Alphazero news

noobpwnftw · Post by **noobpwnftw** » Mon Dec 10, 2018 7:39 pm

matthewlai wrote: ↑Mon Dec 10, 2018 7:06 pm I actually have a lot of interesting science that still needs to be done

Do something useful for this world.

I have a some questions, is the number of 800 playouts per move during training has any correlations to the input model, network size or your training target?
Essentially the training is trying to compress the information of a 800 node search into 1, with that in mind how would you know if the network can actually take this much information or it can actually take much more than that and you would be slowing down the training by not feeding it enough? What happens if you train a 10b network or a 80b network?

Talking about science, it seems to me that actually Leela folks are doing things with a lot more research than what it appears on your paper, most of your numbers and formulas are given arbitrarily and explained by "we tried others and they failed" or something, but aren't you guys suppose to work on the principles and do fundamental researches of the NNs in general and the Leela folks bragging about their victory over Stockfish?

It's so ironic that your roles seem to be swapped in terms of doing useful things for this world.

jp · Post by jp » Mon Dec 10, 2018 7:53 pm

noobpwnftw wrote: ↑Mon Dec 10, 2018 7:39 pm
matthewlai wrote: ↑Mon Dec 10, 2018 7:06 pm
Talking about science, it seems to me that actually Leela folks are doing things with a lot more research than what it appears on your paper, most of your numbers and formulas are given arbitrarily and explained by "we tried others and they failed" or something, but aren't you guys suppose to work on the principles and do fundamental researches of the NNs in general and the Leela folks bragging about their victory over Stockfish?

Does the final paper say that sort of thing?

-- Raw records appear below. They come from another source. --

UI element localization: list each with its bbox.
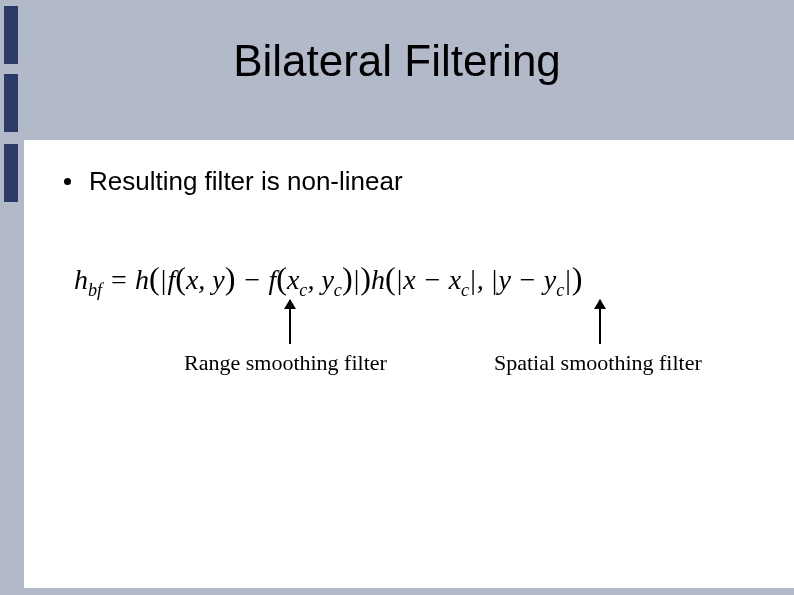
paren-open-icon: ( (276, 260, 287, 296)
paren-close-icon: ) (360, 260, 371, 296)
content-area: Resulting filter is non-linear hbf = h(|… (24, 140, 794, 588)
left-rail-decoration (0, 0, 24, 595)
formula-y: y (212, 264, 224, 295)
paren-open-icon: ( (175, 260, 186, 296)
formula-lhs-h: h (74, 264, 88, 295)
comma-icon: , (477, 264, 491, 295)
comma-icon: , (198, 264, 212, 295)
caption-range: Range smoothing filter (184, 350, 387, 376)
formula-yc: y (321, 264, 333, 295)
paren-close-icon: ) (342, 260, 353, 296)
minus-icon: − (416, 264, 449, 295)
paren-close-icon: ) (225, 260, 236, 296)
formula-f2: f (268, 264, 276, 295)
arrow-up-icon (289, 300, 291, 344)
comma-icon: , (307, 264, 321, 295)
formula-f1: f (167, 264, 175, 295)
abs-close-icon: | (469, 264, 477, 295)
formula-x: x (186, 264, 198, 295)
formula: hbf = h(|f(x, y) − f(xc, yc)|)h(|x − xc|… (74, 260, 583, 301)
minus-icon: − (511, 264, 544, 295)
arrow-up-icon (599, 300, 601, 344)
paren-open-icon: ( (149, 260, 160, 296)
formula-yc-sub: c (334, 280, 342, 300)
paren-open-icon: ( (385, 260, 396, 296)
bullet-dot-icon (64, 178, 71, 185)
formula-eq: = (102, 264, 135, 295)
formula-xc2-sub: c (461, 280, 469, 300)
paren-close-icon: ) (572, 260, 583, 296)
abs-close-icon: | (564, 264, 572, 295)
formula-h2: h (371, 264, 385, 295)
formula-xc: x (287, 264, 299, 295)
formula-yc2: y (544, 264, 556, 295)
caption-spatial: Spatial smoothing filter (494, 350, 702, 376)
bullet-text: Resulting filter is non-linear (89, 166, 403, 197)
minus-icon: − (235, 264, 268, 295)
rail-block-icon (4, 74, 18, 132)
formula-xc2: x (449, 264, 461, 295)
slide-title: Bilateral Filtering (0, 36, 794, 86)
formula-lhs-sub: bf (88, 280, 102, 300)
rail-block-icon (4, 6, 18, 64)
title-band: Bilateral Filtering (0, 0, 794, 140)
rail-block-icon (4, 144, 18, 202)
bullet-item: Resulting filter is non-linear (64, 166, 403, 197)
formula-x2: x (403, 264, 415, 295)
formula-h1: h (135, 264, 149, 295)
formula-y2: y (498, 264, 510, 295)
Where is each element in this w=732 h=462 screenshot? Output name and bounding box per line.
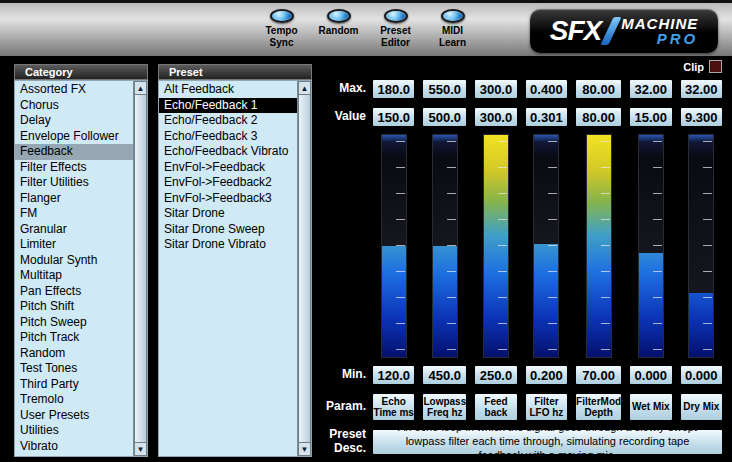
value-box[interactable]: 9.300 <box>679 106 724 128</box>
list-item[interactable]: Limiter <box>15 237 133 253</box>
scroll-down-button[interactable]: ▼ <box>298 442 311 456</box>
value-box[interactable]: 500.0 <box>421 106 468 128</box>
min-value-box[interactable]: 0.000 <box>679 364 724 386</box>
param-label: Param. <box>330 392 366 422</box>
scrollbar-thumb[interactable] <box>298 95 311 442</box>
value-box[interactable]: 300.0 <box>473 106 518 128</box>
list-item[interactable]: Filter Utilities <box>15 175 133 191</box>
random-label: Random <box>319 25 359 37</box>
list-item[interactable]: Modular Synth <box>15 253 133 269</box>
param-button[interactable]: Filter LFO hz <box>524 392 569 422</box>
list-item[interactable]: User Presets <box>15 408 133 424</box>
param-slider[interactable] <box>432 134 458 358</box>
midi-learn-button[interactable]: MIDI Learn <box>429 9 476 48</box>
toolbar-buttons: Tempo SyncRandomPreset EditorMIDI Learn <box>258 9 476 48</box>
random-button[interactable]: Random <box>315 9 362 48</box>
max-value-box[interactable]: 300.0 <box>473 78 518 100</box>
slider-cell <box>421 134 468 358</box>
max-label: Max. <box>330 78 366 100</box>
list-item[interactable]: Echo/Feedback 3 <box>159 129 297 145</box>
list-item[interactable]: Delay <box>15 113 133 129</box>
max-value-box[interactable]: 0.400 <box>524 78 569 100</box>
min-value-box[interactable]: 450.0 <box>421 364 468 386</box>
min-value-box[interactable]: 250.0 <box>473 364 518 386</box>
max-value-box[interactable]: 180.0 <box>371 78 416 100</box>
param-slider[interactable] <box>381 134 407 358</box>
list-item[interactable]: Third Party <box>15 377 133 393</box>
list-item[interactable]: Sitar Drone <box>159 206 297 222</box>
param-slider[interactable] <box>586 134 612 358</box>
list-item[interactable]: Pan Effects <box>15 284 133 300</box>
min-value-box[interactable]: 0.000 <box>628 364 673 386</box>
list-item[interactable]: Multitap <box>15 268 133 284</box>
list-item[interactable]: Envelope Follower <box>15 129 133 145</box>
param-slider[interactable] <box>533 134 559 358</box>
list-item[interactable]: EnvFol->Feedback2 <box>159 175 297 191</box>
list-item[interactable]: Echo/Feedback 1 <box>159 98 297 114</box>
list-item[interactable]: Utilities <box>15 423 133 439</box>
max-value-box[interactable]: 80.00 <box>574 78 623 100</box>
list-item[interactable]: FM <box>15 206 133 222</box>
min-value-box[interactable]: 0.200 <box>524 364 569 386</box>
param-button[interactable]: Dry Mix <box>679 392 724 422</box>
list-item[interactable]: Pitch Sweep <box>15 315 133 331</box>
list-item[interactable]: Feedback <box>15 144 133 160</box>
clip-label: Clip <box>683 61 704 73</box>
max-value-box[interactable]: 32.00 <box>628 78 673 100</box>
slider-ticks-icon <box>447 141 456 351</box>
param-button[interactable]: Lowpass Freq hz <box>421 392 468 422</box>
param-button[interactable]: Wet Mix <box>628 392 673 422</box>
value-box[interactable]: 150.0 <box>371 106 416 128</box>
min-value-box[interactable]: 120.0 <box>371 364 416 386</box>
param-slider[interactable] <box>688 134 714 358</box>
preset-editor-led-icon[interactable] <box>384 9 408 23</box>
preset-scrollbar[interactable]: ▲ ▼ <box>297 81 311 456</box>
value-box[interactable]: 0.301 <box>524 106 569 128</box>
scroll-down-button[interactable]: ▼ <box>134 442 147 456</box>
param-button[interactable]: Echo Time ms <box>371 392 416 422</box>
list-item[interactable]: Sitar Drone Sweep <box>159 222 297 238</box>
category-scrollbar[interactable]: ▲ ▼ <box>133 81 147 456</box>
list-item[interactable]: Pitch Shift <box>15 299 133 315</box>
list-item[interactable]: Random <box>15 346 133 362</box>
slider-ticks-icon <box>548 141 557 351</box>
min-label: Min. <box>330 364 366 386</box>
list-item[interactable]: Test Tones <box>15 361 133 377</box>
tempo-sync-button[interactable]: Tempo Sync <box>258 9 305 48</box>
max-value-box[interactable]: 550.0 <box>421 78 468 100</box>
scroll-up-button[interactable]: ▲ <box>298 81 311 95</box>
slider-cell <box>628 134 673 358</box>
list-item[interactable]: EnvFol->Feedback <box>159 160 297 176</box>
midi-learn-led-icon[interactable] <box>441 9 465 23</box>
list-item[interactable]: Echo/Feedback Vibrato <box>159 144 297 160</box>
value-box[interactable]: 15.00 <box>628 106 673 128</box>
scrollbar-thumb[interactable] <box>134 95 147 442</box>
list-item[interactable]: Pitch Track <box>15 330 133 346</box>
list-item[interactable]: Assorted FX <box>15 82 133 98</box>
slider-cell <box>679 134 724 358</box>
min-value-box[interactable]: 70.00 <box>574 364 623 386</box>
list-item[interactable]: Vibrato <box>15 439 133 455</box>
list-item[interactable]: Tremolo <box>15 392 133 408</box>
list-item[interactable]: EnvFol->Feedback3 <box>159 191 297 207</box>
max-value-box[interactable]: 32.00 <box>679 78 724 100</box>
value-box[interactable]: 80.00 <box>574 106 623 128</box>
tempo-sync-led-icon[interactable] <box>270 9 294 23</box>
preset-editor-label: Preset Editor <box>372 25 419 48</box>
list-item[interactable]: Filter Effects <box>15 160 133 176</box>
param-button[interactable]: Feed back <box>473 392 518 422</box>
random-led-icon[interactable] <box>327 9 351 23</box>
preset-editor-button[interactable]: Preset Editor <box>372 9 419 48</box>
list-item[interactable]: Alt Feedback <box>159 82 297 98</box>
param-slider[interactable] <box>638 134 664 358</box>
preset-header: Preset <box>158 64 312 80</box>
list-item[interactable]: Sitar Drone Vibrato <box>159 237 297 253</box>
param-button[interactable]: FilterMod Depth <box>574 392 623 422</box>
param-slider[interactable] <box>483 134 509 358</box>
list-item[interactable]: Chorus <box>15 98 133 114</box>
list-item[interactable]: Granular <box>15 222 133 238</box>
scroll-up-button[interactable]: ▲ <box>134 81 147 95</box>
list-item[interactable]: Flanger <box>15 191 133 207</box>
list-item[interactable]: Echo/Feedback 2 <box>159 113 297 129</box>
preset-list: Alt FeedbackEcho/Feedback 1Echo/Feedback… <box>159 82 297 455</box>
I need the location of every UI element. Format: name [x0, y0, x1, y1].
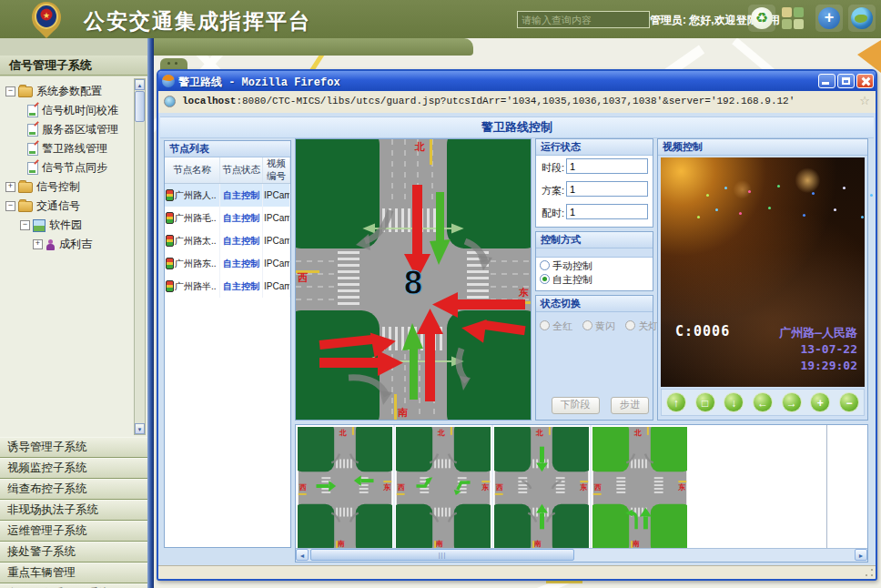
tree-item-signal-control[interactable]: +信号控制 — [5, 177, 147, 197]
refresh-button[interactable]: ♻ — [748, 5, 775, 32]
ptz-up-button[interactable]: ↑ — [666, 392, 686, 412]
radio-lights-off[interactable] — [625, 320, 635, 330]
plan-input[interactable] — [566, 181, 648, 197]
collapse-icon[interactable]: − — [5, 201, 15, 211]
scroll-right-button[interactable]: ► — [855, 549, 867, 561]
radio-yellow-flash[interactable] — [582, 320, 592, 330]
sidebar-splitter[interactable] — [147, 38, 154, 588]
all-red-option[interactable]: 全红 — [540, 320, 572, 331]
tree-item-traffic-signal[interactable]: −交通信号 — [5, 197, 147, 216]
tree-item-software-park[interactable]: −软件园 — [5, 216, 147, 235]
step-button[interactable]: 步进 — [611, 397, 649, 414]
ptz-controls: ↑ □ ↓ ← → + − — [661, 389, 865, 416]
tree-item-server-region[interactable]: 服务器区域管理 — [5, 120, 147, 139]
map-tiles-button[interactable] — [779, 5, 806, 32]
url-bar[interactable]: localhost:8080/CTC-MICS/libs/utcs/guard.… — [158, 91, 876, 114]
plus-icon: + — [818, 7, 840, 29]
scroll-up-button[interactable]: ▲ — [135, 79, 145, 90]
phase-thumbnail-1[interactable]: 北南东西 — [298, 427, 392, 549]
table-row[interactable]: 广州路东.. 自主控制 IPCam9 — [165, 252, 290, 275]
field-label: 配时: — [542, 207, 564, 220]
menu-item-police-dispatch[interactable]: 接处警子系统 — [0, 542, 147, 563]
col-video-id[interactable]: 视频编号 — [263, 157, 290, 184]
phase-thumbnail-3[interactable]: 北南东西 — [494, 427, 589, 549]
menu-item-key-vehicles[interactable]: 重点车辆管理 — [0, 563, 147, 583]
video-date: 13-07-22 — [779, 341, 857, 358]
tree-item-guard-route[interactable]: 警卫路线管理 — [5, 139, 147, 158]
police-badge-logo: ★ — [29, 1, 64, 42]
ptz-stop-button[interactable]: □ — [695, 392, 715, 412]
menu-item-investigation[interactable]: 缉查布控子系统 — [0, 479, 147, 500]
menu-item-guidance[interactable]: 诱导管理子系统 — [0, 437, 147, 458]
ptz-left-button[interactable]: ← — [753, 392, 773, 412]
control-mode-panel: 控制方式 手动控制 自主控制 — [535, 231, 653, 291]
tree-item-chengliji[interactable]: +成利吉 — [5, 235, 147, 254]
table-row[interactable]: 广州路人.. 自主控制 IPCam6 — [165, 184, 290, 208]
add-button[interactable]: + — [815, 5, 843, 32]
collapse-icon[interactable]: − — [5, 86, 15, 96]
scrollbar-thumb[interactable]: ||| — [310, 549, 574, 561]
node-table: 节点名称 节点状态 视频编号 广州路人.. 自主控制 IPCam6 广州路毛..… — [165, 157, 290, 298]
radio-all-red[interactable] — [540, 320, 550, 330]
next-stage-button[interactable]: 下阶段 — [552, 397, 600, 414]
tree-item-time-calibration[interactable]: 信号机时间校准 — [5, 101, 147, 120]
expand-icon[interactable]: + — [33, 239, 43, 249]
tree-item-system-params[interactable]: −系统参数配置 — [5, 82, 147, 101]
globe-button[interactable] — [848, 5, 876, 32]
video-panel: 视频控制 C:0006 广州路—人民路 13-07-22 19:29:02 ↑ … — [657, 138, 868, 421]
ptz-down-button[interactable]: ↓ — [724, 392, 744, 412]
page-icon — [27, 162, 38, 175]
radio-manual[interactable] — [540, 260, 550, 270]
tree-scrollbar[interactable]: ▲ ▼ — [134, 78, 146, 435]
maximize-button[interactable] — [837, 74, 855, 88]
col-node-name[interactable]: 节点名称 — [165, 157, 220, 184]
scroll-left-button[interactable]: ◄ — [296, 549, 309, 561]
col-node-status[interactable]: 节点状态 — [220, 157, 263, 184]
manual-control-option[interactable]: 手动控制 — [540, 259, 649, 273]
tile-icon — [782, 7, 792, 17]
phase-thumbnail-4[interactable]: 北南东西 — [592, 427, 687, 549]
phase-strip-scrollbar[interactable]: ◄ ||| ► — [296, 548, 867, 562]
screen: ★ 公安交通集成指挥平台 管理员: 您好,欢迎登陆使用 ♻ + 信号管理子系统 … — [0, 0, 881, 588]
state-switch-panel: 状态切换 全红 黄闪 关灯 下阶段 步进 — [535, 295, 653, 421]
scrollbar-thumb[interactable] — [135, 91, 145, 122]
bookmark-star-icon[interactable]: ☆ — [859, 94, 870, 107]
period-input[interactable] — [566, 158, 648, 174]
expand-icon[interactable]: + — [5, 182, 15, 192]
svg-text:南: 南 — [435, 540, 443, 548]
phase-thumbnail-2[interactable]: 北南东西 — [396, 427, 491, 549]
yellow-flash-option[interactable]: 黄闪 — [582, 320, 615, 331]
table-row[interactable]: 广州路毛.. 自主控制 IPCam7 — [165, 207, 290, 229]
traffic-light-icon — [166, 280, 174, 292]
menu-item-video-surveillance[interactable]: 视频监控子系统 — [0, 458, 147, 479]
scroll-down-button[interactable]: ▼ — [135, 423, 145, 434]
url-text[interactable]: localhost:8080/CTC-MICS/libs/utcs/guard.… — [182, 96, 795, 106]
search-input[interactable] — [517, 11, 650, 28]
minimize-button[interactable] — [818, 74, 835, 88]
svg-text:西: 西 — [496, 483, 503, 492]
tree-item-node-sync[interactable]: 信号节点同步 — [5, 158, 147, 177]
resize-grip[interactable] — [865, 568, 874, 577]
firefox-window: 警卫路线 - Mozilla Firefox localhost:8080/CT… — [157, 69, 877, 581]
lights-off-option[interactable]: 关灯 — [625, 320, 658, 331]
timing-input[interactable] — [566, 204, 648, 219]
menu-item-offsite-enforcement[interactable]: 非现场执法子系统 — [0, 500, 147, 521]
page-icon — [27, 105, 38, 117]
tile-icon — [794, 7, 804, 17]
radio-auto[interactable] — [540, 274, 550, 284]
menu-item-operations[interactable]: 运维管理子系统 — [0, 521, 147, 542]
collapse-icon[interactable]: − — [20, 220, 30, 230]
table-row[interactable]: 广州路太.. 自主控制 IPCam8 — [165, 229, 290, 252]
ptz-zoom-in-button[interactable]: + — [810, 392, 830, 412]
window-titlebar[interactable]: 警卫路线 - Mozilla Firefox — [158, 71, 876, 91]
label-west: 西 — [297, 272, 309, 283]
close-button[interactable] — [856, 74, 874, 88]
camera-id-overlay: C:0006 — [675, 323, 730, 340]
table-row[interactable]: 广州路半.. 自主控制 IPCam10 — [165, 275, 290, 298]
auto-control-option[interactable]: 自主控制 — [540, 273, 649, 287]
ptz-zoom-out-button[interactable]: − — [839, 392, 859, 412]
svg-text:南: 南 — [632, 540, 640, 548]
menu-item-traffic-collection[interactable]: 交通信息采集子系统 — [0, 583, 147, 588]
ptz-right-button[interactable]: → — [782, 392, 802, 412]
page-content: 警卫路线控制 节点列表 节点名称 节点状态 视频编号 广州路人.. 自主控制 I… — [158, 113, 876, 579]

Where?

hgm · Post by **hgm** » Mon Dec 10, 2018 7:55 pm

The NN does not try to remember the entire search. It just tries to extract patterns that correlate with good positions, or with moves that deserve to be searched. So the question is not how many nodes there are in the searches, but how many patterns there are in chess that give a clue to how well you are doing and what you should try next. This determines the size of the NN. A larger set of training samples just enhances the probability that relevant patterns indeed occur.

Dann Corbit · Post by **Dann Corbit** » Mon Dec 10, 2018 8:12 pm

nabildanial wrote: ↑Sat Dec 08, 2018 12:39 pm
Alexander Schmidt wrote: ↑Sat Dec 08, 2018 12:29 pm Maybe people will go to jail because an AI thinks he will someday do a crime. One day autonomous robots will decide which person to kill, on a battlefield or to prevent a possible crime. Maybe one day an AI will press the red button.
We have the so-called "Ethics of artificial intelligence" to prevent those things from happening.

Unfortunately, the military is already building machines designed to make their own decisions to kill people.

I guess they never read Asimov's laws of robotics.

noobpwnftw · Post by **noobpwnftw** » Mon Dec 10, 2018 8:12 pm

I do not apply my human imagination in order to explain the training process, I see it only tries to fit the output of a 800 node search by 1 node, and do so in many iterations.

If you ask how that correlates to chess or any other games, then there is a easy way out, they are domain knowledge.

Now let's just make it simple, say we have a 10x10 game of life board, what are the mathematics behind designing an NN and choosing the optimal or near optimal training configurations for it to be able to estimate the outcome of any board state after its 10K iterations with good accuracy?

I think this is the science and mathematics we need, not ELO estimates vs Stockfish.

duncan · Post by **duncan** » Mon Dec 10, 2018 8:22 pm

Dann Corbit wrote: ↑Mon Dec 10, 2018 8:12 pm
nabildanial wrote: ↑Sat Dec 08, 2018 12:39 pm
Alexander Schmidt wrote: ↑Sat Dec 08, 2018 12:29 pm Maybe people will go to jail because an AI thinks he will someday do a crime. One day autonomous robots will decide which person to kill, on a battlefield or to prevent a possible crime. Maybe one day an AI will press the red button.
We have the so-called "Ethics of artificial intelligence" to prevent those things from happening.
Unfortunately, the military is already building machines designed to make their own decisions to kill people.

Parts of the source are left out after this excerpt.